Muneribus. Voyez le chapitre XXII et le chapitre XXIX.

Proceribus. Louis le Pieux aimait à s’entretenir ainsi avec ses sujets : « Interrogamus omnes a maximo usque ad minimum, si eis placuisset. » Thegan, Vita Hludowici, c. 6, Pertz, Scriptor., t. II, p. 591.)

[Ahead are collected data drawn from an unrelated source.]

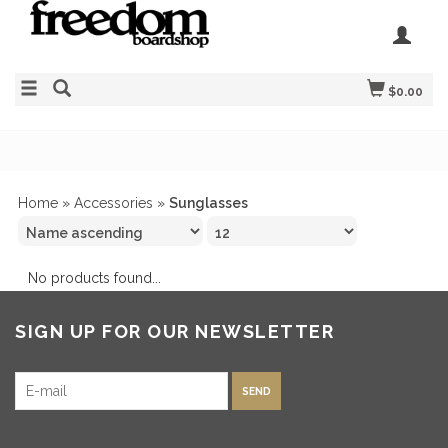
$0.00
Home
»
Accessories
»
Sunglasses
No products found...
SIGN UP FOR OUR NEWSLETTER
SEND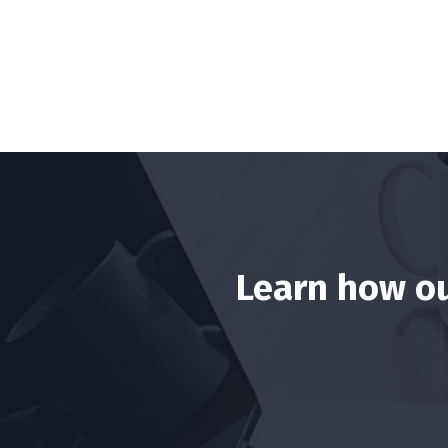
Learn how ou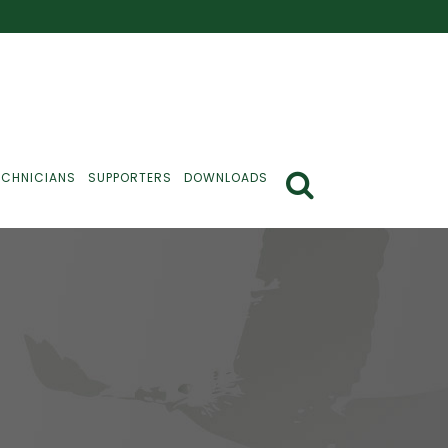
ECHNICIANS
SUPPORTERS
DOWNLOADS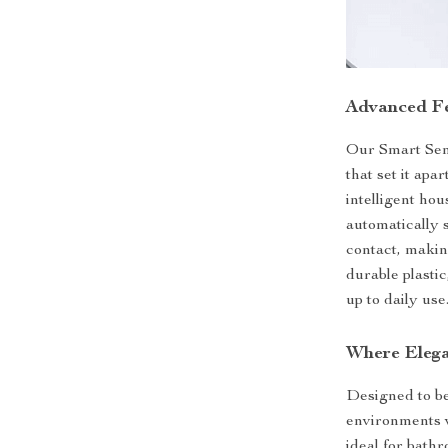
Advanced Fe
Our Smart Sen
that set it apar
intelligent hou
automatically 
contact, makin
durable plastic
up to daily use
Where Elega
Designed to be 
environments 
ideal for bath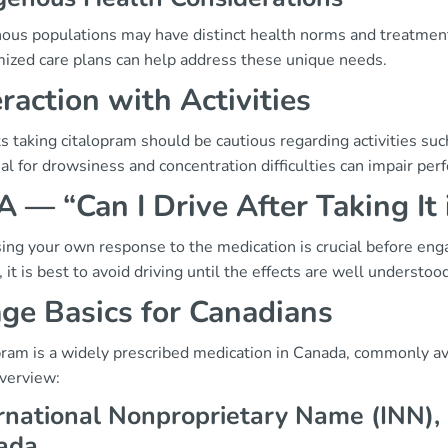
nous populations may have distinct health norms and treatmen
ized care plans can help address these unique needs.
eraction with Activities
s taking citalopram should be cautious regarding activities suc
al for drowsiness and concentration difficulties can impair per
 — “Can I Drive After Taking It
ng your own response to the medication is crucial before engagin
 it is best to avoid driving until the effects are well understoo
ge Basics for Canadians
pram is a widely prescribed medication in Canada, commonly av
overview:
rnational Nonproprietary Name (INN),
ada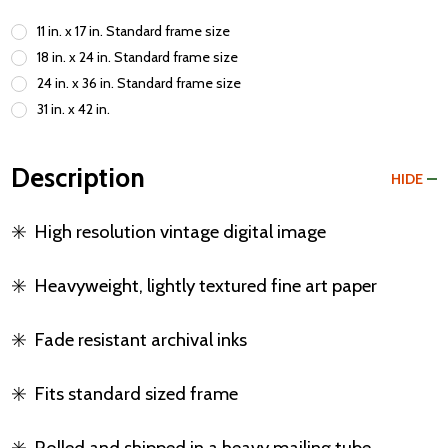
11 in. x 17 in. Standard frame size
18 in. x 24 in. Standard frame size
24 in. x 36 in. Standard frame size
31 in. x 42 in.
Description
HIDE
✳️
High resolution vintage digital image
✳️
Heavyweight, lightly textured fine art paper
✳️
Fade resistant archival inks
✳️
Fits standard sized frame
✳️
Rolled and shipped in a heavy mailing tube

Congregarentur. Au concile de Mayence en 843, on divisa les grands en sections: « Convenit nobis de nostro communi collegio clericorum seu laicorum tres facere turmas, sicut et fecimus. In prima autem turma, consederunt episcopi cum quibusdam notariis.... In alia vero turma consederunt abbates ac probati monachi.... In tertia deinque turma sederunt comites et judices.... mundanis legibus decertantes, vulgi justitias perquirentes.... » (Mansi, Concilia, t. XIV, p. 64.) La même division de l’assemblée en trois parties fut observée en 811 « In primis separare volumus episcopos, abbates et comites nostros, et singulariter illos alloqui.... » (Borelius, Capitularia, n° 71, c. 1, t. I, p. 161.) La discorde éclata parfois entre les laïques et les ecclésiastiques comme on le vit à l’assemblée d’Epernay (846). (Pertz, Leges, t. I, p. 388.)

Occurreret. Ermold le Noir, qui a décrit une assemblée tenue à Vannes nous montre l’empereur présidant la réunion et haranguant ses fidèles du haut de son trône. (Ermoldus Nigellus, In honorem Hludowici Carmen , t. I, v. 111 et suiv.)

XXXVI.

Afferet. L’assemblée générale était pour le roi une occasion d’entretenir ses relations avec les comtes et les évêques, et de procéder à une enquête générale sur l’état du royaume. On notait même d’avance les points sur lesquels il convenait d’interroger les fonctionnaires: « Brevis capitulorum quibus fideles, episcopos et abbates alloqui volumus et commonere de communi omnium utilitate. Primo commemorandum est ... Quarendum est ... Interrogare volumus .... Iterum inquirendum ab eis . » (Boretius, 811, Capitularia, c. 72, t. I, p. 162)

XXXVII.

Macræ. Voyez sur le concile de Sainte Macre le chapitre V.

Provisorum. Busæus donne quæ provisorum.